2026-05-15
Modern x86 cores execute instructions out of order — issuing whichever instruction has its operands ready, regardless of program order. But architecturally, software must observe results as if instructions ran sequentially. The bridge between these two realities is the Reorder Buffer (ROB).
When the front-end decodes an instruction, it allocates a ROB entry and renames its destination register to a physical register from the pool. The instruction is dispatched to a scheduler, executes whenever ready, and writes its result into the physical register. The ROB entry is marked "complete" — but the result is speculative. It is not yet architecturally visible.

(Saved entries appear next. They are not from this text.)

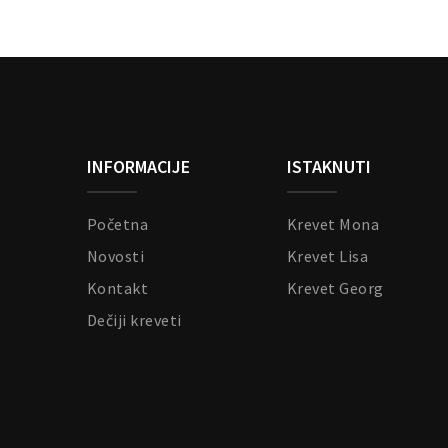
INFORMACIJE
ISTAKNUTI
Početna
Krevet Mona
Novosti
Krevet Lisa
Kontakt
Krevet Georg
Dečiji kreveti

Only at retirement — when the ROB's head pointer reaches the entry — does the result commit: the architectural register file is updated, stores drain to the store buffer, exceptions fire, and the instruction is "really done." Retirement happens strictly in program order, even though execution didn't.
Why this matters:
Size rule of thumb: Intel Golden Cove has a 512-entry ROB; Apple's M3 has ~670; Zen 4 has 320. Multiply by retire width (typically 6–8 instructions/cycle on modern cores) to get the maximum in-flight window. At 4 GHz with a 512-entry ROB, the CPU can have ~128 ns of work speculatively buffered — roughly one DRAM round trip.
Concrete example: Consider load r1, [rsi]; add r2, r3, r4; sub r5, r2, 1; load r6, [rdi]. The first load misses to DRAM (200 cycles). The independent add and sub execute in cycles 2–3 and sit completed in the ROB. The second load issues immediately — memory-level parallelism. All three wait for the head load to retire before any architectural state changes. If the CPU ran out of ROB entries while waiting, the front-end stalls — this is why ROB size directly bounds memory-level parallelism on cache-miss-heavy workloads.
When you see a "backend stall: ROB full" counter in perf, you've found a workload bottlenecked not by compute but by the CPU's ability to hide latency.